Let parbola ABG be drawn with latus rectus X. Let the diameter be BD, and let there be a
parallel to the diameter EZ. Then let there a tangent at E and extend it to H. Take a point G
on the parabola and let there be drawn a parallel to EH, QKG, with Q on the parabola, with
K the intersection of EZ and QG. I say that QK = KG.

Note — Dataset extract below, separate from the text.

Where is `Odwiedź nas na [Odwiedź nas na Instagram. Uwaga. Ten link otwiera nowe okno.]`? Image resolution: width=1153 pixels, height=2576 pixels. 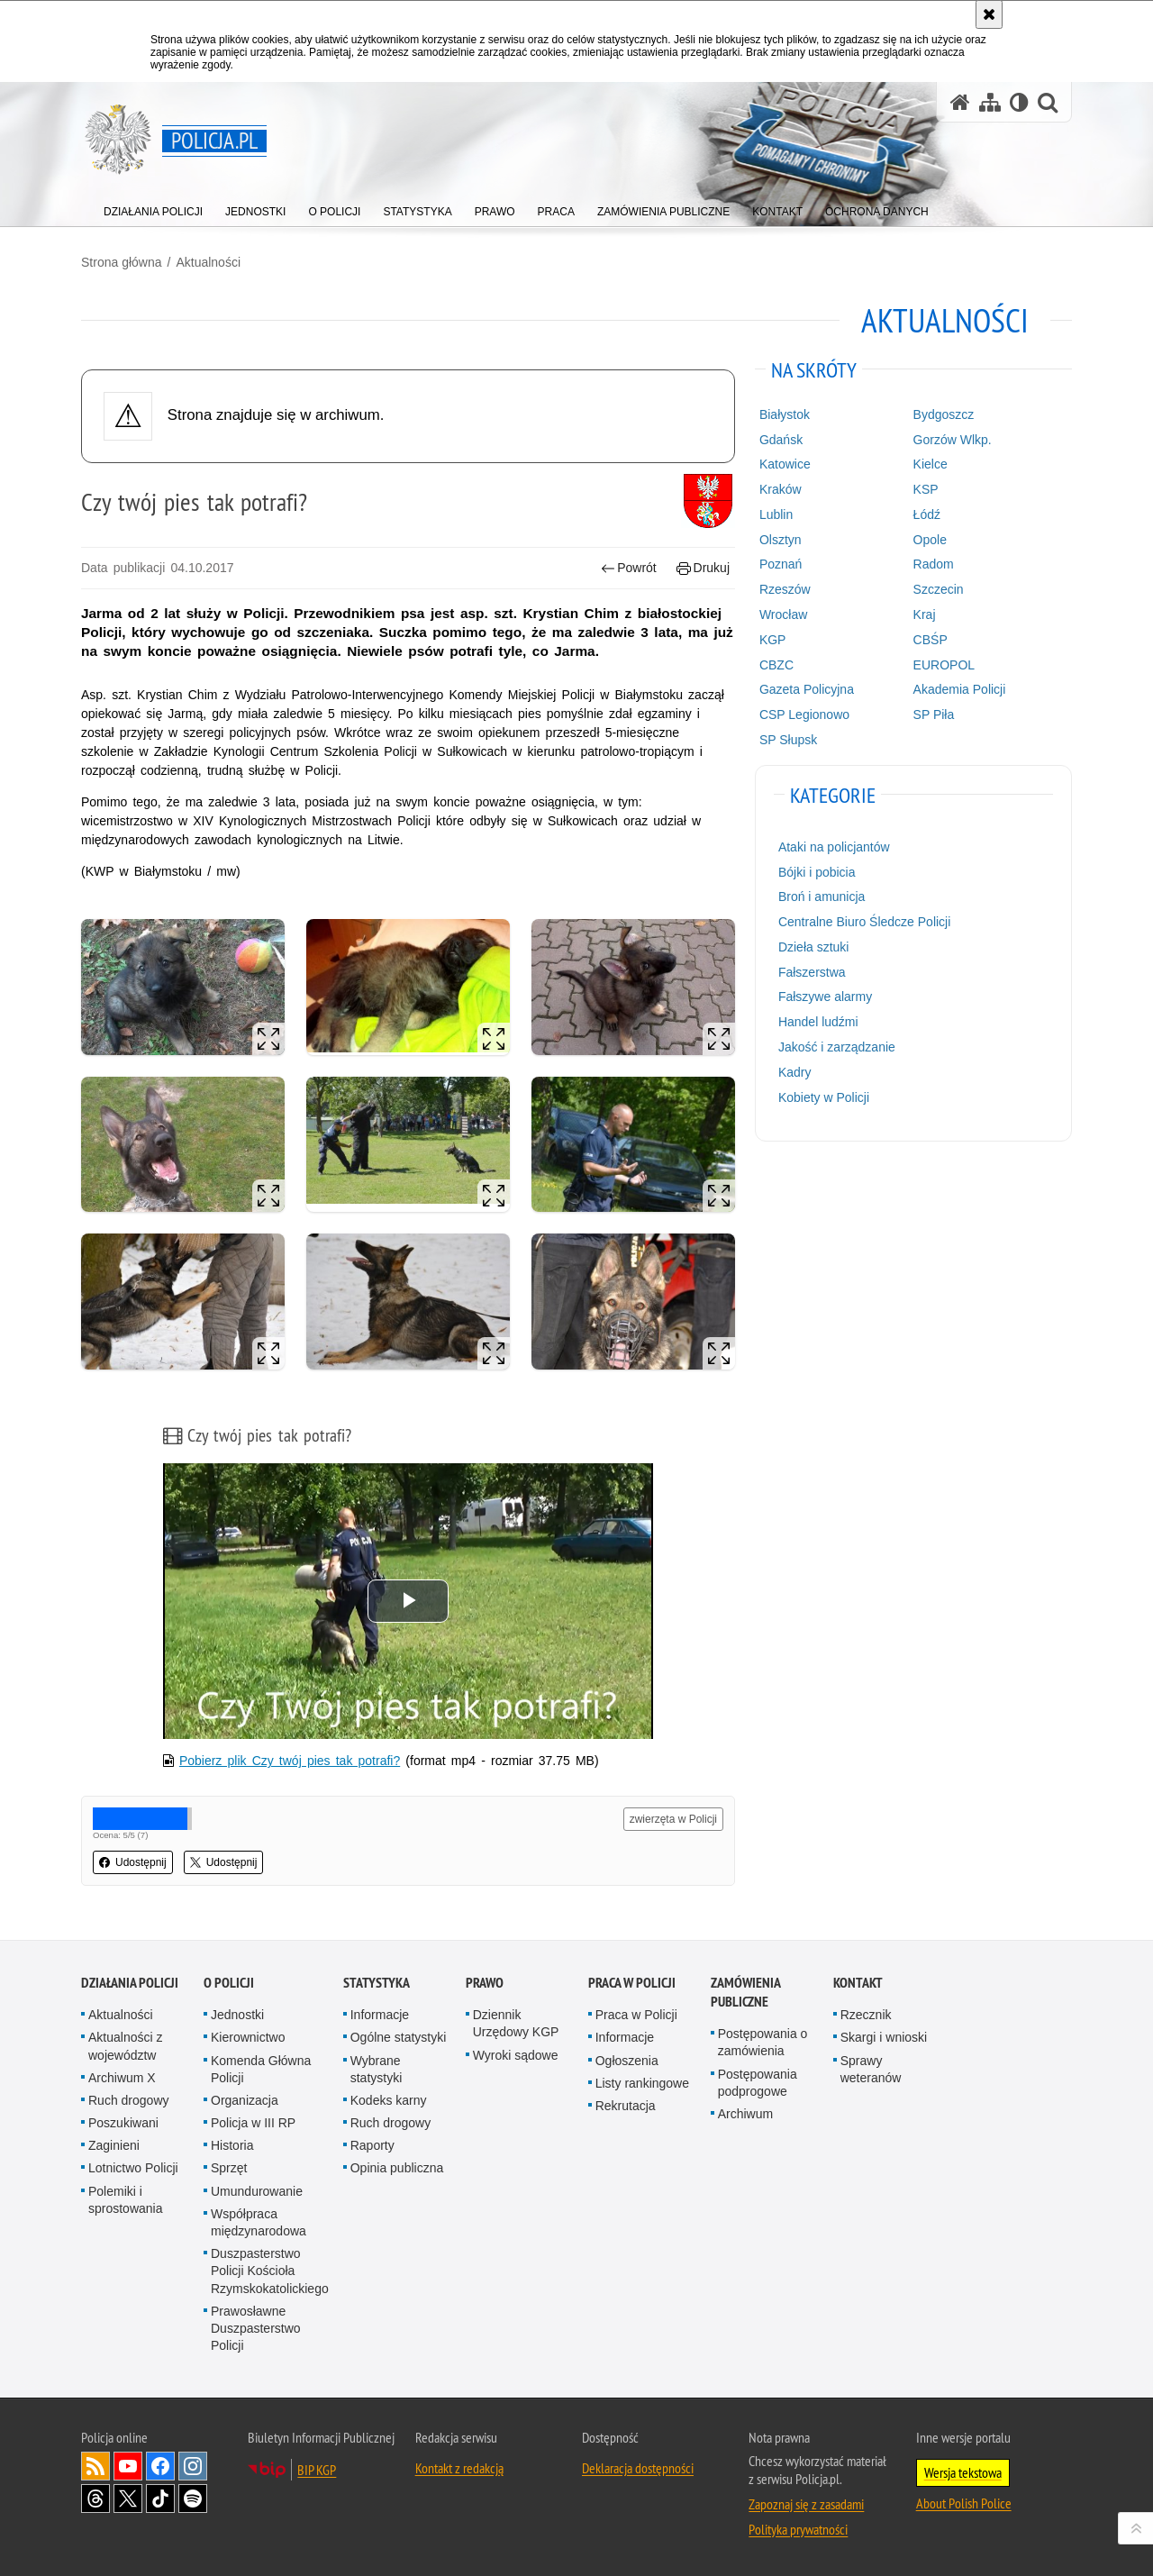 Odwiedź nas na [Odwiedź nas na Instagram. Uwaga. Ten link otwiera nowe okno.] is located at coordinates (192, 2466).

Let DB be extended to G, and let perpendiculars, QL to AG, EM to BD, and KL to AG be
drawn.
Since E is a tangent and BD the diameter, HB = BM and T(EM) = 2 O(BM,X). Hence, T(EM) =
O(MH,X). Hence, EM : X = MH : EM.
Clearly triangles QLG, GDG, KZG, and HME are all similar. Hence, HM : ME = QL : LG = KZ :
ZG = EM : X.
However, T(QN) = 2 O(BN,X).
Hence, T(LD) = T(QN) = 2 O(BN,X) = 2 O(BD-DN,X) = 2 O(BD,X) - 2 O(DN,X) = 2 O(BD,X) - 2
O(QL,X)
Or, T(LD) = 2 O(BD,X) - 2 O(QL,X)
And, T(DG) = 2 O(BD,X)
Hence, T(LD) = T(DG) – 2 O(QL,X)
Hence, 2 O(QL,X) = T(DG) - T(LD) = O(DG+LD,DG-LD) = O(GL,DG-LD)
Or QL : GL = DG-LD : X
However, QL : LG = EM : X = DZ : X
Hence, DZ = DG – LD
Or DG = DZ + LD = LZ.
Hence QK = KG.
Suppose that QK is equal to EG. Then do everything in reverse.
2.
If there is a section of a right-angled cone, ABG, and BD is parallel to the diameter or
is the diameter itself, while ADG is parallel to the tangent of the section of the cone at B, and
EG is tangent to the section of the cone at G, BD and BE will be equal.
3.
If there is a section of a right-angled cone, ABG, and BD is parallel to the diameter or
is the diameter itself, and certain <straight-lines> AD, EZ are led out parallel to the tangent
to the right-angled cone at B, then AD will be in power to EZ as BD to BZ.
But these were demonstrated in the conic elements.